Quando determinado de acordo com 8.5.3.5, o módulo de flexão do polímero processado deve ser de no mínimo 2 000 MPa para polímeros Tipo 1, Tipo 3, Tipo 4, e Tipo 5 e pelo menos 1 500 MPa para polímeros Tipo 2. O material deve ser fornecido em recipientes adequadamente vedados, feitos de materiais que não contaminem nem permitam contaminação do conteúdo. Os recipientes devem ser embalados de modo que evitem danos ou vazamento durante o trânsito e armazenamento.

O líquido deve ser contido em um frasco de cor escura ou em recipiente opaco. Uma embalagem externa pode ser usada para entregar um ou mais recipientes imediatos para comércio varejista. Cada embalagem externa deve estar claramente marcada com as seguintes informações: nome comercial ou da marca do material; nome e endereço do fabricante e/ou agente de venda no país; tipo, classe e cor do material e sua aplicação apresentados em linguagem clara; termo “Data de validade” (ano e mês) expresso de acordo com a ISO 8601; condições recomendadas de armazenamento; especificação dos conteúdos, incluindo número, massa e/ou volume de cada item; declarações de segurança sobre a inflamabilidade e ponto de inflamação do líquido (quando for aplicável); declarações de segurança com relação às características tóxicas, perigosas ou irritantes; identificação de quaisquer ingredientes farmacologicamente ativos presentes no material e referidos nas informações e instruções do produto fornecidas pelo fabricante; referência de lote do fabricante.

As instruções necessárias para o uso seguro e efetivo do material devem ser incluídas em cada embalagem individual. Todos os métodos de processamento descritos nas instruções do fabricante devem resultar em um polímero de base de dentadura que atenda aos requisitos formulados nesta parte.
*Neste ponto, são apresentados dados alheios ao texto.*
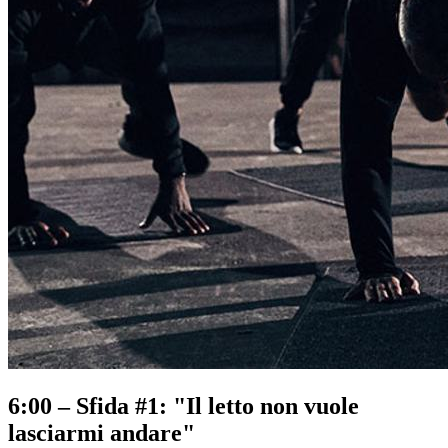
6:00 – Sfida #1: "Il letto non vuole
lasciarmi andare"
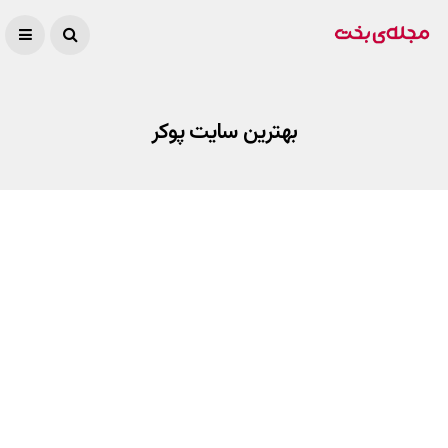
بهترین سایت پوکر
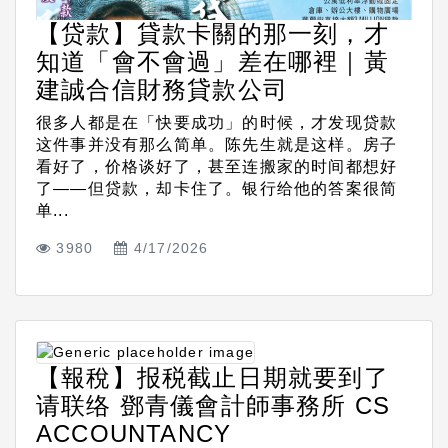
【贷款】貸款卡關的那一刻，才
知道「會不會過」差在哪裡｜黃
建誠合信財務貸款公司
很多人都是在「快要成功」的时候，才发现贷款
这件事并没有那么简单。陈先生就是这样。房子
看好了，价格谈好了，甚至连搬家的时间都想好
了——但贷款，却卡住了。银行给他的答案很简
单...
3980
4/17/2026
【報稅】报税截止日期就要到了
请联络 鄧青儀會計師事務所 CS
ACCOUNTANCY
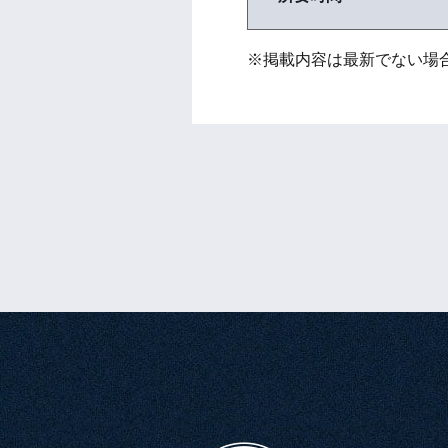
※掲載内容は最新でない場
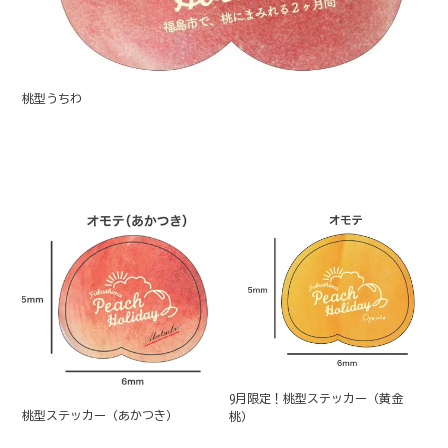
桃型うちわ
9月限定！桃型ステッカー（黄金
桃型ステッカー（あかつき）
桃）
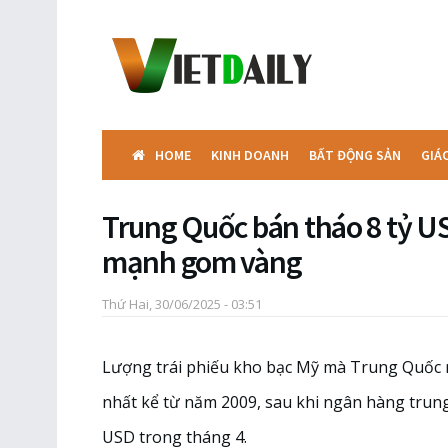
HOME
KINH DOANH
BẤT ĐỘNG SẢN
GIÁ
Trung Quốc bán tháo 8 tỷ US
mạnh gom vàng
Thứ Hai, 30/06/2025 - 03:51
Lượng trái phiếu kho bạc Mỹ mà Trung Quốc
nhất kể từ năm 2009, sau khi ngân hàng trun
USD trong tháng 4.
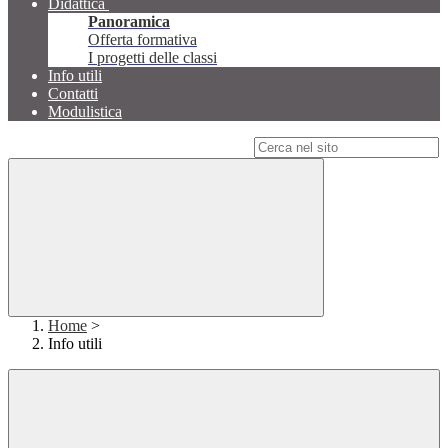
Didattica
Panoramica
Offerta formativa
I progetti delle classi
Info utili
Contatti
Modulistica
Campo di ricerca per le pagine del sito
Home
>
Info utili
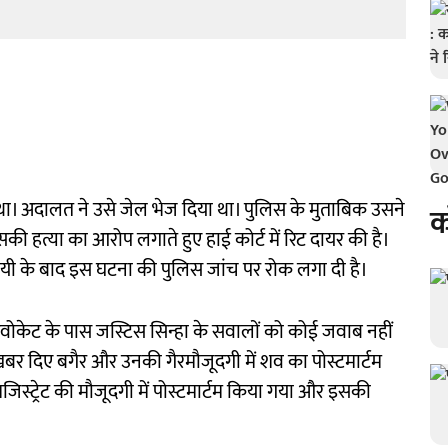
ा। अदालत ने उसे जेल भेज दिया था। पुलिस के मुताबिक उसने
क
की हत्या का आरोप लगाते हुए हाई कोर्ट में रिट दायर की है।
ायी के बाद इस घटना की पुलिस जांच पर रोक लगा दी है।
वोकेट के पास जस्टिस सिन्हा के सवालों को कोई जवाब नहीं
खबर दिए बगैर और उनकी गैरमौजूदगी में शव का पोस्टमार्टम
मजिस्ट्रेट की मौजूदगी में पोस्टमार्टम किया गया और इसकी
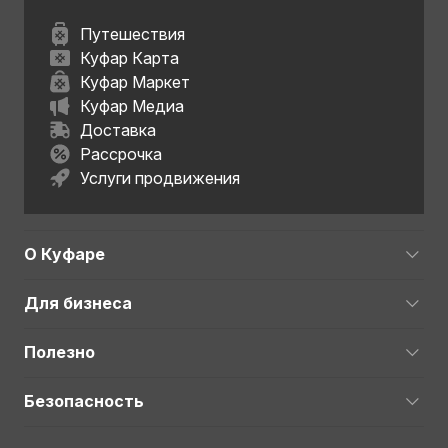
Путешествия
Куфар Карта
Куфар Маркет
Куфар Медиа
Доставка
Рассрочка
Услуги продвижения
О Куфаре
Для бизнеса
Полезно
Безопасность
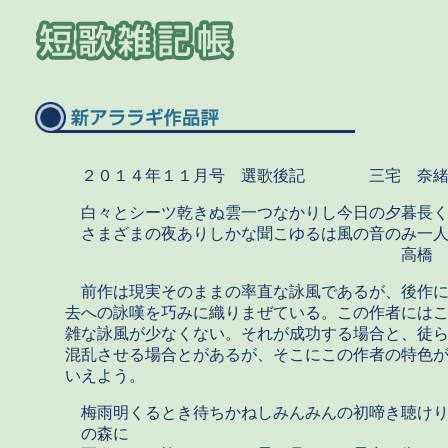
２０１４年１１月号 選歌後記 三宅 奈緒
白々とシーツ乾きぬ雲一つなかりし今日の夕暮長
さまざまの夜ありしかな聞こゆるは風の音のみ一
高橋 一
前作は現実そのままの率直な詠風であるが、後作に
去への詠嘆を巧みに織りまぜている。この作者には
雑な詠風が少なくない。それが成功する場合と、徒
混乱させる場合とがあるが、そこにこの作者の特色
いえよう。
梅雨明くるとき待ちかねしみんみんの初啼き聴け
の森に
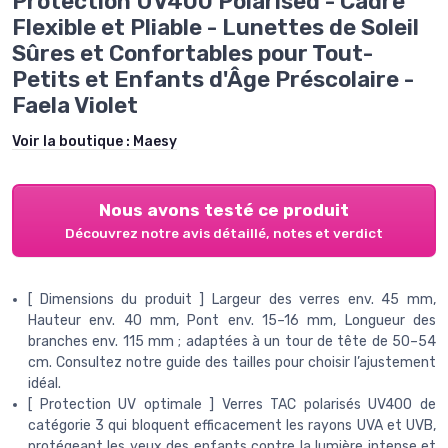
Protection UV400 Polarised - Cadre
Flexible et Pliable - Lunettes de Soleil
Sûres et Confortables pour Tout-
Petits et Enfants d'Âge Préscolaire -
Faela Violet
Voir la boutique :
Maesy
Nous avons testé ce produit
Découvrez notre avis détaillé, notes et verdict
[ Dimensions du produit ] Largeur des verres env. 45 mm,
Hauteur env. 40 mm, Pont env. 15–16 mm, Longueur des
branches env. 115 mm ; adaptées à un tour de tête de 50–54
cm. Consultez notre guide des tailles pour choisir l’ajustement
idéal.
[ Protection UV optimale ] Verres TAC polarisés UV400 de
catégorie 3 qui bloquent efficacement les rayons UVA et UVB,
protégeant les yeux des enfants contre la lumière intense et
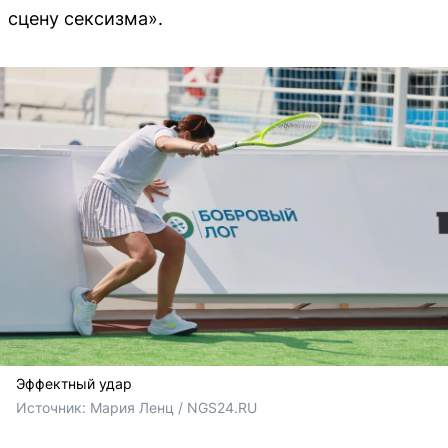
сцену сексизма».
Эффектный удар
Источник: 
Мария Ленц / NGS24.RU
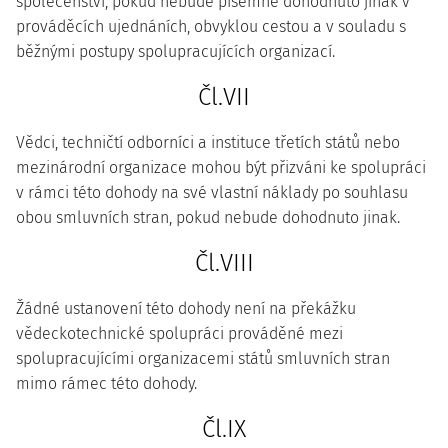
společenství, pokud nebude písemně dohodnuto jinak v
prováděcích ujednáních, obvyklou cestou a v souladu s
běžnými postupy spolupracujících organizací.
Čl.VII
Vědci, techničtí odborníci a instituce třetích států nebo
mezinárodní organizace mohou být přizváni ke spolupráci
v rámci této dohody na své vlastní náklady po souhlasu
obou smluvních stran, pokud nebude dohodnuto jinak.
Čl.VIII
Žádné ustanovení této dohody není na překážku
vědeckotechnické spolupráci prováděné mezi
spolupracujícími organizacemi států smluvních stran
mimo rámec této dohody.
Čl.IX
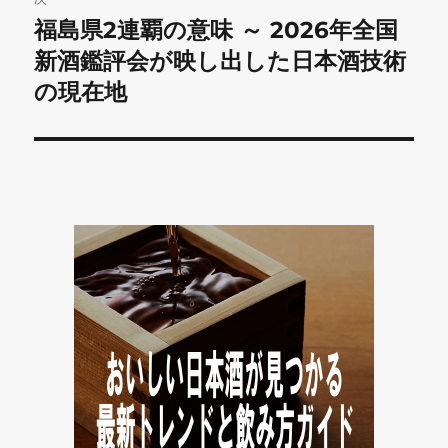
ー
福島県2連覇の意味 ～ 2026年全国
次
シ
の
新酒鑑評会が映し出した日本酒技術
投
ョ
の現在地
稿:
ン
No mínimo devem incluir (conforme aplicável) as seguintes informações: condições de armazenamento recomendadas para material não processado; precauções contra contato prolongado da pele com o gel ou líquido não polimerizado e contra inalação do monômero; se aplicável, proporção pó/líquido (massa por volume unitário ou fração de massa); se aplicável, tempo, temperatura e procedimentos para preparar o material para a embalagem; se aplicável, tempo pelo qual o acondicionamento pode ser efetivamente conduzido: tempo de acondicionamento inicial e tempo de acondicionamento final; equipamentos e material necessários para preparar o molde (por exemplo, tipo de frasco, gesso, sistema de revestimento e duplicador a base de hidrocoloide); meio de separação recomendado; temperatura do frasco durante o acondicionamento; procedimento detalhado para ativar e completar a polimerização do material; tratamento pós-processamento do material processado (resfriamento e armazenamento após demuflagem); qualquer tratamento especial necessário para obter adesão aos dentes de polímero sintético; teor de monômero residual máximo (fração de massa percentual), quando submetido ao ensaio de acordo com 8.8; se um teor de monômero residual for declarado menor que 1 % de fração de massa, o processo de cura necessário para alcançar este resultado deve ser dado.